Records supplied |
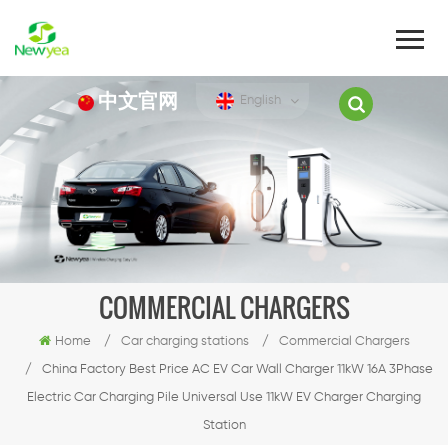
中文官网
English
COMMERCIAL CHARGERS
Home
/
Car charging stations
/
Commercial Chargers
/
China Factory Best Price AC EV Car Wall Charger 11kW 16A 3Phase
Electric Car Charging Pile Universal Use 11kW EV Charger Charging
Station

* * *

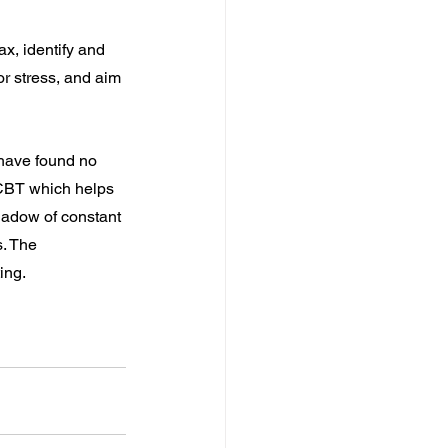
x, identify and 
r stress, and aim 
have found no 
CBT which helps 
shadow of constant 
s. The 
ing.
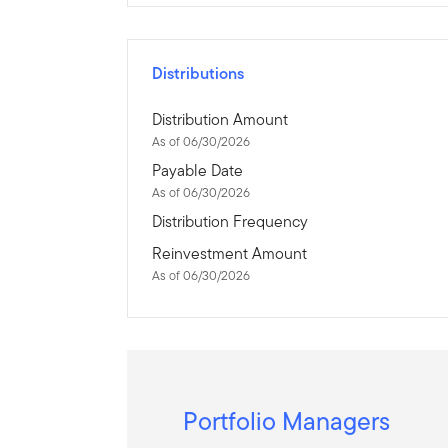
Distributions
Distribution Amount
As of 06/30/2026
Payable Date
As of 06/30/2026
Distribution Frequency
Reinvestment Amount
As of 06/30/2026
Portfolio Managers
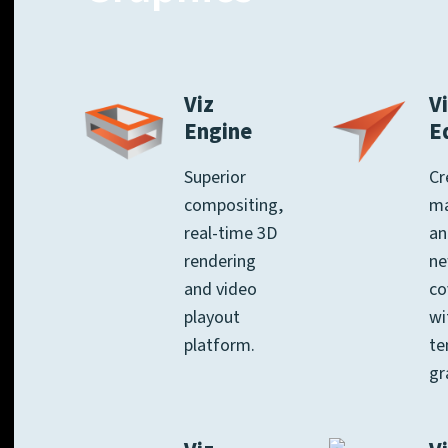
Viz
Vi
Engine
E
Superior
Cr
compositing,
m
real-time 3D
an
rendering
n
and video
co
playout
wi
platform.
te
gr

What is required | Using the material, show each line where the string "Amount" can be found.

Answer to the problem |
Distribution Amount
Reinvestment Amount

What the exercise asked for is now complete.